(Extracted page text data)
━━━━━━━━━━━━━━━━
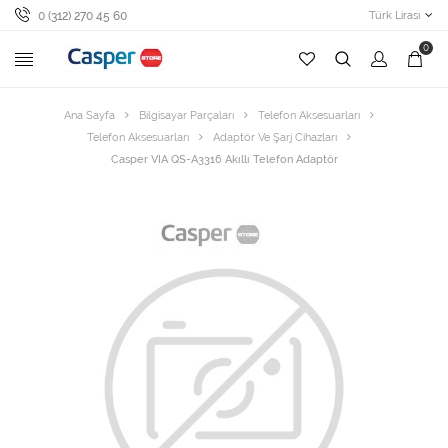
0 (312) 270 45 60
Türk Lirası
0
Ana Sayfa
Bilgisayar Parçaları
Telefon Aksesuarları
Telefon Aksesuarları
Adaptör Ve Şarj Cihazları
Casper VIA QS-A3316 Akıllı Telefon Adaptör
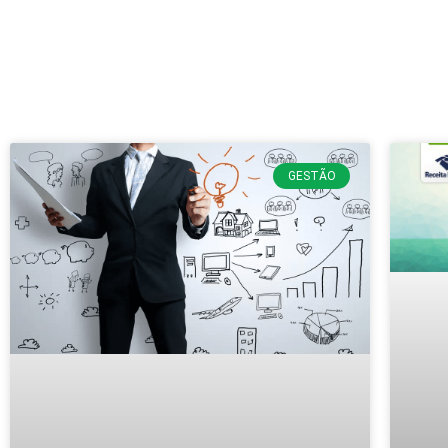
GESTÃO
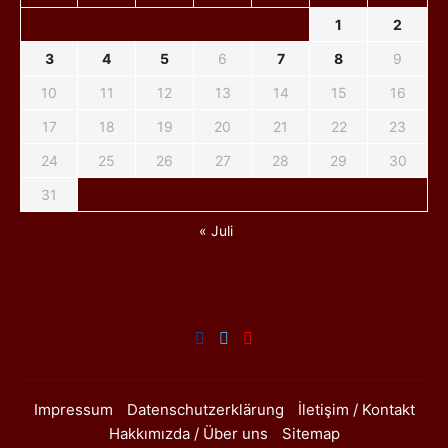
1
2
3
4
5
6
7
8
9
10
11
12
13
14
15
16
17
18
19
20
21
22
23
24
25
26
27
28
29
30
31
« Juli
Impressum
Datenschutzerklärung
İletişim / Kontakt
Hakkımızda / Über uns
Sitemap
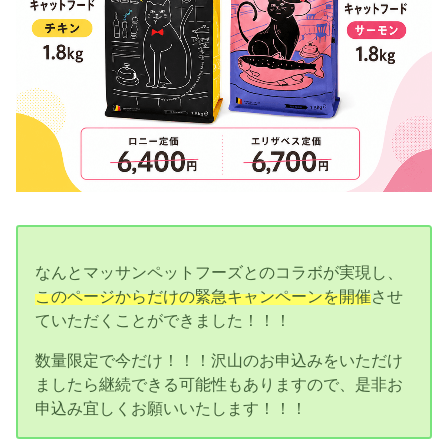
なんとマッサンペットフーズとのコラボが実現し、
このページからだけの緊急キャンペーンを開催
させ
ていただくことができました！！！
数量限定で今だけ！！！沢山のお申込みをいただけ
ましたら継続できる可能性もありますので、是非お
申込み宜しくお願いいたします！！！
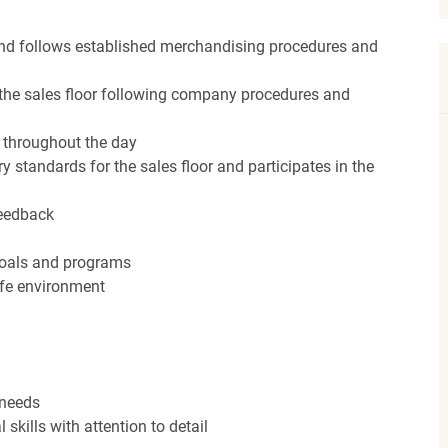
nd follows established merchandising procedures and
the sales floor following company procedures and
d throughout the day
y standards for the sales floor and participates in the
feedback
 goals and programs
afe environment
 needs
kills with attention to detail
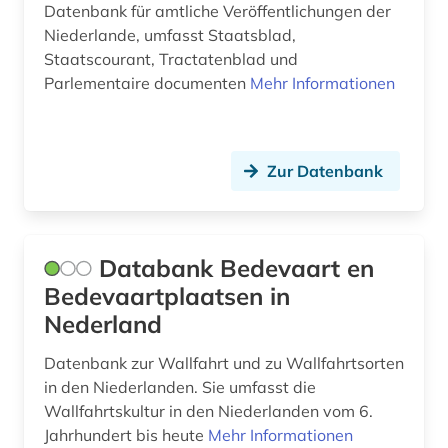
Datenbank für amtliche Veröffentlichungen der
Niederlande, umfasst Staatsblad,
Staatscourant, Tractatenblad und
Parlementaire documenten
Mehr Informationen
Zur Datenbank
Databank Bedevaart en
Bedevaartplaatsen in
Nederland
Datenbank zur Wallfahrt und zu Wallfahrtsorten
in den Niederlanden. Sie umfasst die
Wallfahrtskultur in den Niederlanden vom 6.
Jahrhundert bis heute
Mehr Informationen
━━━━━━━━━━━━━━━━
> **Your task**
Output, exactly, all the records above; include no pictures.

> **Solution to the exercise**
0 (312) 270 45 60
Türk Lirası
0
Ana Sayfa
Bilgisayar Parçaları
Telefon Aksesuarları
Telefon Aksesuarları
Adaptör Ve Şarj Cihazları
Casper VIA QS-A3316 Akıllı Telefon Adaptör
GESTÃO
1
2
3
4
5
6
7
8
9
10
11
12
13
14
15
16
17
18
19
20
21
22
23
24
25
26
27
28
29
30
31
« Juli
Impressum
Datenschutzerklärung
İletişim / Kontakt
Hakkımızda / Über uns
Sitemap
なんとマッサンペットフーズとのコラボが実現し、
このページからだけの緊急キャンペーンを開催
させ
ていただくことができました！！！
数量限定で今だけ！！！沢山のお申込みをいただけ
ましたら継続できる可能性もありますので、是非お
申込み宜しくお願いいたします！！！
nd follows established merchandising procedures and
the sales floor following company procedures and
d throughout the day
y standards for the sales floor and participates in the
feedback
 goals and programs
afe environment
 needs
kills with attention to detail
Datenbank für amtliche Veröffentlichungen der
Niederlande, umfasst Staatsblad,
Staatscourant, Tractatenblad und
Parlementaire documenten
Mehr Informationen
Zur Datenbank
Databank Bedevaart en
Bedevaartplaatsen in
Nederland
Datenbank zur Wallfahrt und zu Wallfahrtsorten
in den Niederlanden. Sie umfasst die
Wallfahrtskultur in den Niederlanden vom 6.
Jahrhundert bis heute
Mehr Informationen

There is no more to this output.